WordPress RCE Flaws Exploit Public, Urge Immediate Patch
Public exploits are now available for critical "wp2shell" remote code execution flaws in WordPress Core. Users are urged to update immediately to versions 7.0.2 or 6.9.5.

Publicly available exploits have emerged for critical remote code execution vulnerabilities in WordPress Core, dubbed "wp2shell," prompting urgent calls for administrators to patch their websites. The two chained flaws, identified as CVE-2026-63030 and CVE-2026-60137, enable unauthenticated attackers to execute arbitrary code on WordPress installations running versions 6.9.x and 7.0.x.

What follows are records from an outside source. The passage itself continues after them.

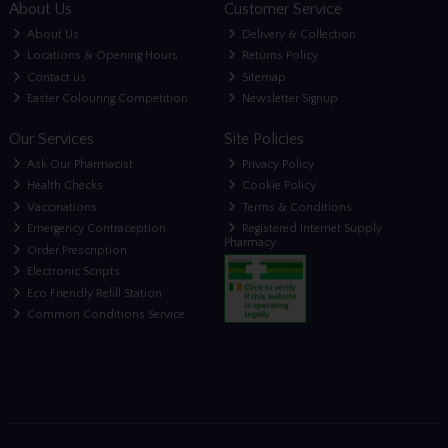
About Us
Customer Service
About Us
Delivery & Collection
Locations & Opening Hours
Returns Policy
Contact us
Sitemap
Easter Colouring Competition
Newsletter Signup
Our Services
Site Policies
Ask Our Pharmacist
Privacy Policy
Health Checks
Cookie Policy
Vaccinations
Terms & Conditions
Emergency Contraception
Registered Internet Supply
Pharmacy
Order Prescription
Electronic Scripts
Eco Friendly Refill Station
Common Conditions Service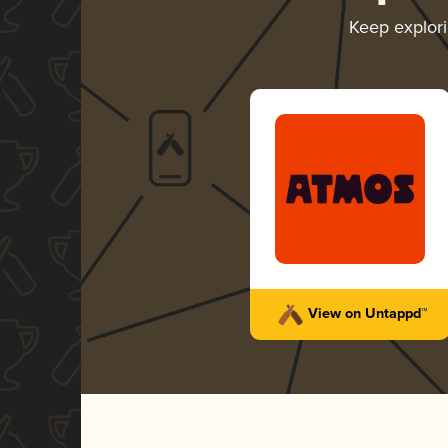
Keep explor
View on Untappd™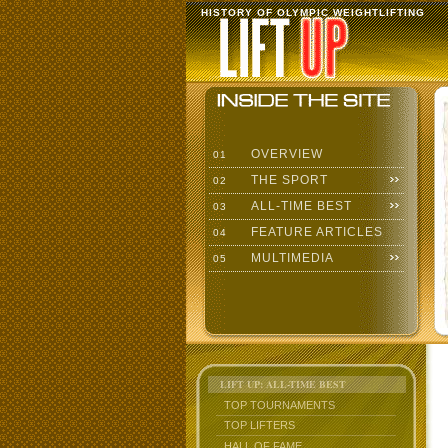
HISTORY OF OLYMPIC WEIGHTLIFTING
OVERVIEW
01
THE SPORT
02
ALL-TIME BEST
03
FEATURE ARTICLES
04
MULTIMEDIA
05
LIFT UP: ALL-TIME BEST
TOP TOURNAMENTS
TOP LIFTERS
HALL OF FAME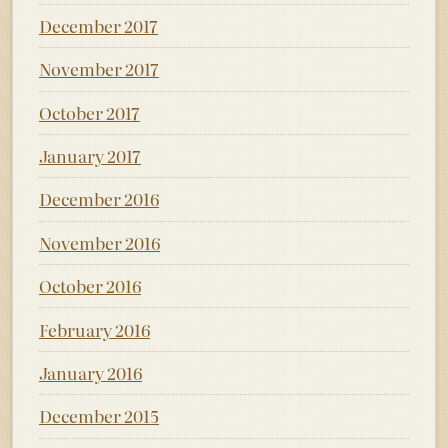
December 2017
November 2017
October 2017
January 2017
December 2016
November 2016
October 2016
February 2016
January 2016
December 2015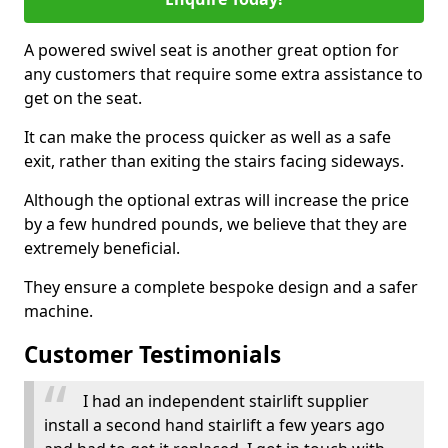
A powered swivel seat is another great option for
any customers that require some extra assistance to
get on the seat.
It can make the process quicker as well as a safe
exit, rather than exiting the stairs facing sideways.
Although the optional extras will increase the price
by a few hundred pounds, we believe that they are
extremely beneficial.
They ensure a complete bespoke design and a safer
machine.
Customer Testimonials
I had an independent stairlift supplier
install a second hand stairlift a few years ago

The vulnerabilities were discovered by Adam Kues of Searchlight Cyber. According to the firm, the attack requires no preconditions and can be exploited by an anonymous user on a default WordPress installation without any plugins. With an estimated 500 million websites utilizing WordPress, the potential impact of these flaws is vast, especially with the release of public proof-of-concept exploits. In response, the WordPress security team has activated forced automatic security updates for affected, supported installations, strongly advising users to update to WordPress 7.0.2 or 6.9.5 without delay. "Because this is a security release, it is recommended that you update your sites immediately," WordPress stated in its security advisory. "Due to the severity, the WordPress.org team have enabled forced updates via the auto-update system for sites running affected versions."
The complete attack chain involves two distinct vulnerabilities. The first, CVE-2026-63030, is a REST API batch-route confusion flaw introduced in WordPress 6.9. This can be combined with a SQL injection issue to achieve remote code execution. The second vulnerability, CVE-2026-60137, is a high-severity SQL injection flaw affecting the 'author__not_in' parameter in 'WP_Query,' impacting WordPress 6.8 and later versions. While the SQL injection flaw alone affects WordPress 6.8.0 through 6.8.5, the full RCE chain specifically targets WordPress 6.9.0 through 6.9.4 and WordPress 7.0.0 through 7.0.1. The combined exploit is fixed in WordPress 6.9.5 and 7.0.2.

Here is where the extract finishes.